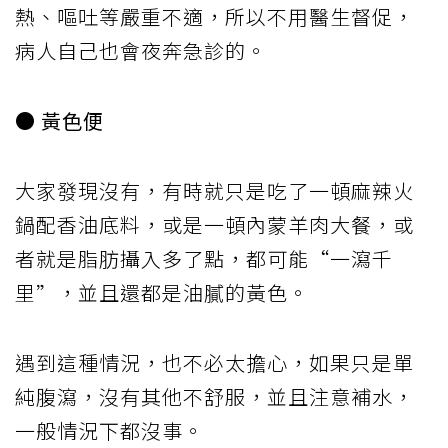
熱、嘔吐等嚴重不適，所以不用醫生督促，
病人自己也會夜奔急診的。
● 黃色便
大家發現沒有，有時就只是吃了一頓麻辣火
鍋配香油底料，或是一頓內蒙羊肉大餐，或
者就是脂肪攝入多了點，都可能“一瀉千
里”，並且還都是油膩的黃色。
遇到這種情況，也不必太擔心，如果只是單
純腹瀉，沒有其他不舒服，並且注意補水，
一般情況下都沒事。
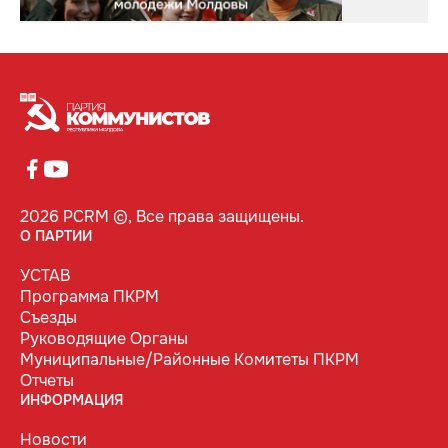
2026 PCRM ©, Все права защищены.
О ПАРТИИ
УСТАВ
Программа ПКРМ
Съезды
Руководящие Органы
Муниципальные/Районные Комитеты ПКРМ
Отчеты
ИНФОРМАЦИЯ
Новости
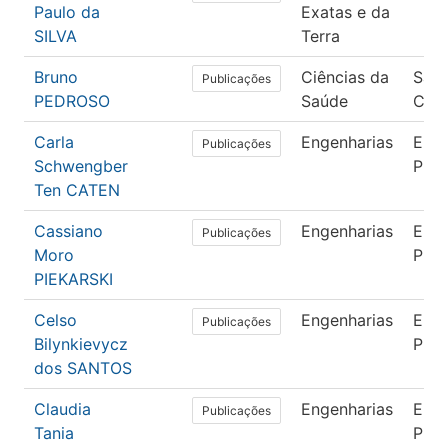
Paulo da
Exatas e da
SILVA
Terra
Bruno
Ciências da
Saú
Publicações
PEDROSO
Saúde
Cole
Carla
Engenharias
Enge
Publicações
Schwengber
Pro
Ten CATEN
Cassiano
Engenharias
Enge
Publicações
Moro
Pro
PIEKARSKI
Celso
Engenharias
Enge
Publicações
Bilynkievycz
Pro
dos SANTOS
Claudia
Engenharias
Enge
Publicações
Tania
Pro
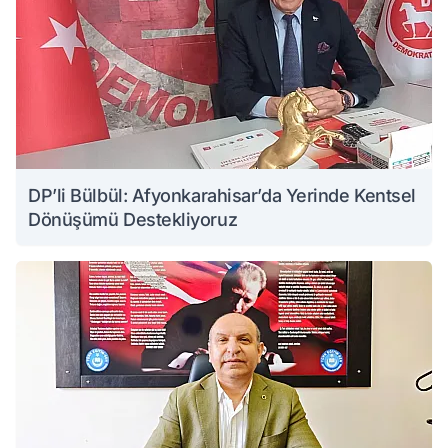
DP’li Bülbül: Afyonkarahisar’da Yerinde Kentsel
Dönüşümü Destekliyoruz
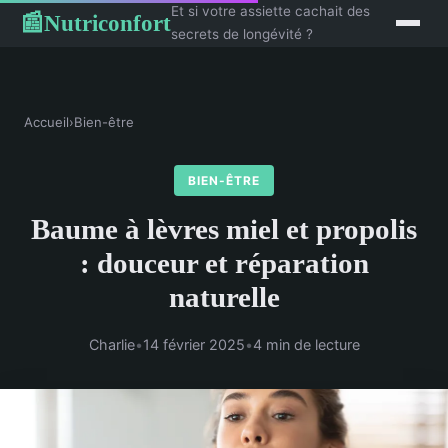
Et si votre assiette cachait des
Nutriconfort
📰
secrets de longévité ?
Accueil
›
Bien-être
BIEN-ÊTRE
Baume à lèvres miel et propolis
: douceur et réparation
naturelle
Charlie
•
14 février 2025
•
4 min de lecture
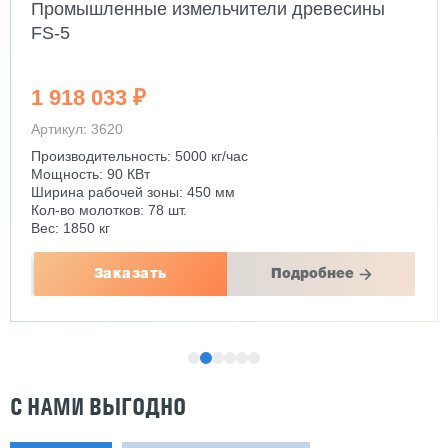
Промышленные измельчители древесины
FS-5
1 918 033 ₽
Артикул: 3620
Производительность: 5000 кг/час
Мощность: 90 КВт
Ширина рабочей зоны: 450 мм
Кол-во молотков: 78 шт.
Вес: 1850 кг
Заказать
Подробнее
С НАМИ ВЫГОДНО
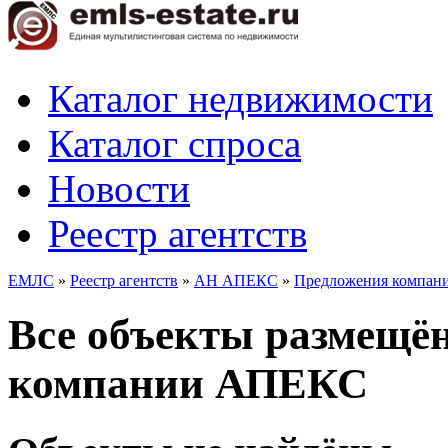
Каталог недвижимости
Каталог спроса
Новости
Реестр агентств
ЕМЛС
»
Реестр агентств
»
АН АПЕКС
»
Предложения компан
Все объекты размещё
компании АПЕКС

_EXERCISE BRIEF_:
Starting from the records above, copy each line where the string "Каталог" is found.

_RESPONSE TO THIS EXERCISE_:
Каталог недвижимости
Каталог спроса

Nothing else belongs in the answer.